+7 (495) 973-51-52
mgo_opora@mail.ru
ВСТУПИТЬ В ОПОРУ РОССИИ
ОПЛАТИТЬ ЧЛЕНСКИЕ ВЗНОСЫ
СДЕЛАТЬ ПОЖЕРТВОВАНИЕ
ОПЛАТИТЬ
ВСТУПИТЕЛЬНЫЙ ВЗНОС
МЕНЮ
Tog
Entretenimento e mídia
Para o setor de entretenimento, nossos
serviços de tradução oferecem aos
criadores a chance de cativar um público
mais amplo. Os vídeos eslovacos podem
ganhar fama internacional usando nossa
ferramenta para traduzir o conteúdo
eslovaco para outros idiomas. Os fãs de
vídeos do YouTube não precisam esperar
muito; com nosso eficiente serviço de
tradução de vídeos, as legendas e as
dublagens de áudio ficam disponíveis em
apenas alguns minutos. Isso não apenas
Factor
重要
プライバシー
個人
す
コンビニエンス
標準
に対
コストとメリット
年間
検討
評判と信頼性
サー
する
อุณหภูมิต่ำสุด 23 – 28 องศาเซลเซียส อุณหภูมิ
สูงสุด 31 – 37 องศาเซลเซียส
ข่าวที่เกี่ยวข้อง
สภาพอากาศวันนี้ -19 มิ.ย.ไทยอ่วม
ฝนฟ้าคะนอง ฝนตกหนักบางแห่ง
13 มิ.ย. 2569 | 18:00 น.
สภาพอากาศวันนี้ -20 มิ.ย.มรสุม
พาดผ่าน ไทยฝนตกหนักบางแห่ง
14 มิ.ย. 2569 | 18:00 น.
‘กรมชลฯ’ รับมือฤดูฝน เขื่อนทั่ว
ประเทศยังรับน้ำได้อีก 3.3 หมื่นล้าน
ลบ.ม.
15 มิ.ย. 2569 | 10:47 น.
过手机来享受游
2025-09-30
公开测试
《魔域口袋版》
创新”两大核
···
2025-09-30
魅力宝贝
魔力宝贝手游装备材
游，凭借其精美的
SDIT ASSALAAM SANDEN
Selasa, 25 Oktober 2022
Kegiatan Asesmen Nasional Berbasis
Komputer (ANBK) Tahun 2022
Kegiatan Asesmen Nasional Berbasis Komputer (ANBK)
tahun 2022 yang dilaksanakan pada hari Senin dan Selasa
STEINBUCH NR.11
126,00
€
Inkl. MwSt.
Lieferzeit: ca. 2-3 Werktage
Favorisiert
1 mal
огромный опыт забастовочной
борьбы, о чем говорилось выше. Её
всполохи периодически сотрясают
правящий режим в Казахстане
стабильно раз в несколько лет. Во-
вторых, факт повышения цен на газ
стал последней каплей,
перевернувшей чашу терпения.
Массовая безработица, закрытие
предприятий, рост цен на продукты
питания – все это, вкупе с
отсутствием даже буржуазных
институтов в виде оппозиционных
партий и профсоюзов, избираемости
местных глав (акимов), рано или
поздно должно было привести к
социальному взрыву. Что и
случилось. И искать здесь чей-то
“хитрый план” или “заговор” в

* **What you need to do**
What is needed is an exact copy of the lines from the one containing "случилось. И искать здесь чей-то" through the last line of the records, and nothing else.

* **Exercise answer**
случилось. И искать здесь чей-то
“хитрый план” или “заговор” в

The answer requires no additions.